*Transcribed page contents*.
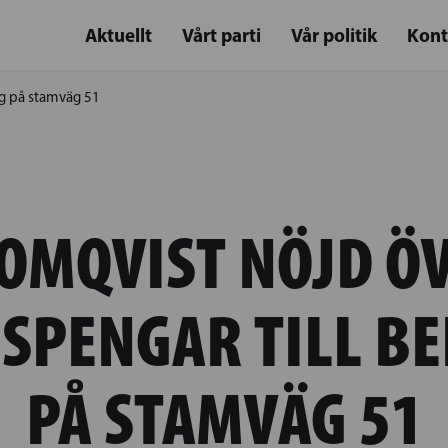
Aktuellt
Vårt parti
Vår politik
Kont
ng på stamväg 51
OMQVIST NÖJD Ö
SPENGAR TILL B
PÅ STAMVÄG 51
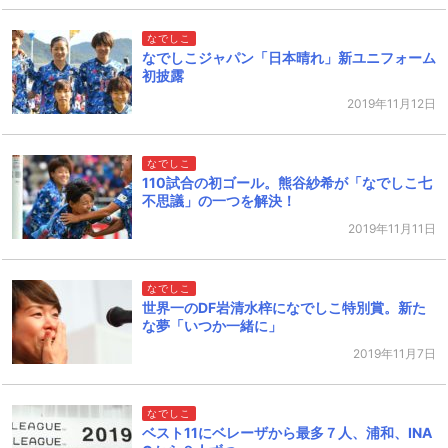
なでしこ
なでしこジャパン「日本晴れ」新ユニフォーム
初披露
2019年11月12日
なでしこ
110試合の初ゴール。熊谷紗希が「なでしこ七
不思議」の一つを解決！
2019年11月11日
なでしこ
世界一のDF岩清水梓になでしこ特別賞。新た
な夢「いつか一緒に」
2019年11月7日
なでしこ
ベスト11にベレーザから最多７人、浦和、INA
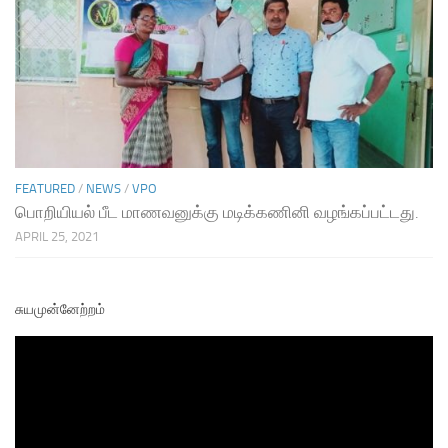
FEATURED
/
NEWS
/
VPO
பொறியியல் பீட மாணவனுக்கு மடிக்கணினி வழங்கப்பட்டது.
APRIL 25, 2021
சுயமுன்னேற்றம்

*YOUR OBJECTIVE*. These entries are to be printed again word for word, except for the pictures.

*EXPECTED ANSWER*.
Aktuellt
Vårt parti
Vår politik
Kont
ng på stamväg 51
OMQVIST NÖJD Ö
SPENGAR TILL B
PÅ STAMVÄG 51
なでしこ
なでしこジャパン「日本晴れ」新ユニフォーム
初披露
2019年11月12日
なでしこ
110試合の初ゴール。熊谷紗希が「なでしこ七
不思議」の一つを解決！
2019年11月11日
なでしこ
世界一のDF岩清水梓になでしこ特別賞。新た
な夢「いつか一緒に」
2019年11月7日
なでしこ
ベスト11にベレーザから最多７人、浦和、INA
FEATURED
/
NEWS
/
VPO
பொறியியல் பீட மாணவனுக்கு மடிக்கணினி வழங்கப்பட்டது.
APRIL 25, 2021
சுயமுன்னேற்றம்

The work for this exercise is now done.